The British National Child Development Study, which is a longitudinal study of all people in England, Scotland and Wales born during a week in March in 1958, shows similar results, namely an excellent prognosis for infrequent wheezing in childhood.3 About half of British people born in 1958 experienced one or more episodes of wheezing illness by 33 years of age. Treating all these people with inhaled corticosteroids would make one think not only that asthma was a disease of inhaled steroid deficiency, but also that life was a disease of inhaled steroid deficiency.
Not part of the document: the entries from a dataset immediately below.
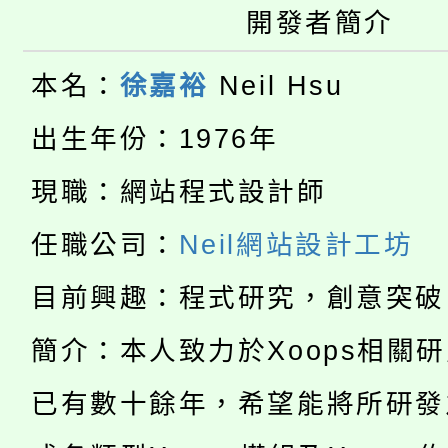
大園自造教育及科技中心
開發者簡介
視費優惠，中低收入戶
大溪自造教育及科技中心
份教師增能研習
半價優惠，詳情可洽有
本名：
徐嘉裕
Neil Hsu
淨零綠生活教案入校路
份教師研習
者。
出生年份：1976年
115年食農教育專業人
會
現職：網站程式設計師
「本色祭」8/29、30
程
任職公司：
Neil網站設計工坊
8/21下午1時於龍潭區
場熱烈登場!
目前興趣：程式研究，創意突破
YOUNG桃局內行報名
徵才活動。
簡介：本人致力於Xoops相關
8月14至27日，桃園
局官網。
已有數十餘年，希望能將所研發
115年桃園市運動會8/1
開!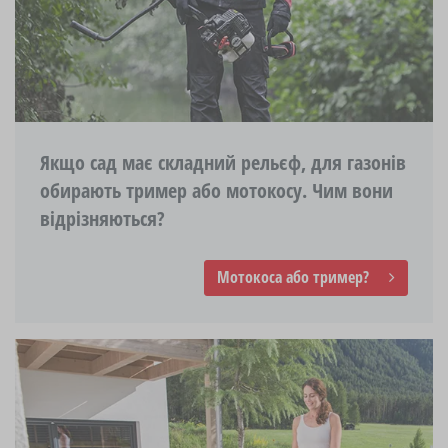
Якщо сад має складний рельєф, для газонів
обирають тример або мотокосу. Чим вони
відрізняються?
Мотокоса або тример?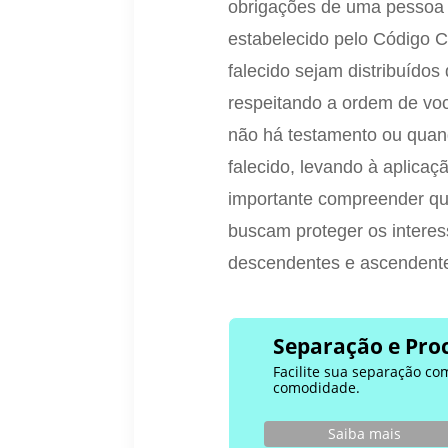
obrigações de uma pessoa f
estabelecido pelo Código C
falecido sejam distribuídos 
respeitando a ordem de voc
não há testamento ou quan
falecido, levando à aplicaç
importante compreender que
buscam proteger os interes
descendentes e ascendent
Separação e Proc
Facilite sua separação co
comodidade.
Saiba mais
The data on children with frequent episodic asthma and persistent asthma followed into adult life support concerns about persistence of symptoms and the development of abnormal lung function. Even here, although there is intuitive logic that the use of anti-inflammatory medications might have a beneficial long-term effect, the data are not available to be confident that the use of anti-inflammatory therapy does have this effect. Indeed, the limited information that is available from techniques such as induced sputum suggests that airway inflammation persists in those treated with inhaled steroids.
Conclusion
There is no evidence that children with infrequent episodic asthma have an unfavourable long-term outcome if they do not receive anti-inflammatory therapy. Inhaled steroids are not justified for prevention of their minor clinical symptoms during childhood and they are not likely to develop chronic lung disease if they are deprived of steroids.
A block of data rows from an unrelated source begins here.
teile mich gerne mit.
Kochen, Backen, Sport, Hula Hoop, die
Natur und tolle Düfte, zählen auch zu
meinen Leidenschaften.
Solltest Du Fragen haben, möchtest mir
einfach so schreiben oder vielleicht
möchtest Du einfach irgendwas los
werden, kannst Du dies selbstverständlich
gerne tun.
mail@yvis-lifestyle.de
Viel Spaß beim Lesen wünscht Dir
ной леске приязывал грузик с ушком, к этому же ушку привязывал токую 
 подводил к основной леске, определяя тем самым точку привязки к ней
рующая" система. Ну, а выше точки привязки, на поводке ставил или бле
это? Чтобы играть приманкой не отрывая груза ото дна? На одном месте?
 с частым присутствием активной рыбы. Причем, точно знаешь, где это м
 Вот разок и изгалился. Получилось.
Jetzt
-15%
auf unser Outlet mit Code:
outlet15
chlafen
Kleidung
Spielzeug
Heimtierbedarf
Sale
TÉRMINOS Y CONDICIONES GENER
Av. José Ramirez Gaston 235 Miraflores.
A further concern about the widespread use of inhaled corticosteroid therapy in young children is that many of these children with recurrent wheeze in the first years of life do not suffer from asthma after the age of 6 years. Approximately one third of children who wheeze in association with lower respiratory tract illnesses in the first 3 years of life are still wheezing by the age of 6, but two thirds are not. Clinically, it is impossible to distinguish between these two groups during the first years of life because their symptoms and signs of illness are very similar. Treating all these children as though they have a long-term problem that will result in lung damage unless steroids are prescribed is incorrect.
Inhaled corticosteroids remain a valuable therapy in children with asthma, especially those who have persistent symptoms. Current evidence does not support an extrapolation of these data to the widespread use of corticosteroids in wheezy children with trivial symptoms in childhood and an excellent lung prognosis into adult life.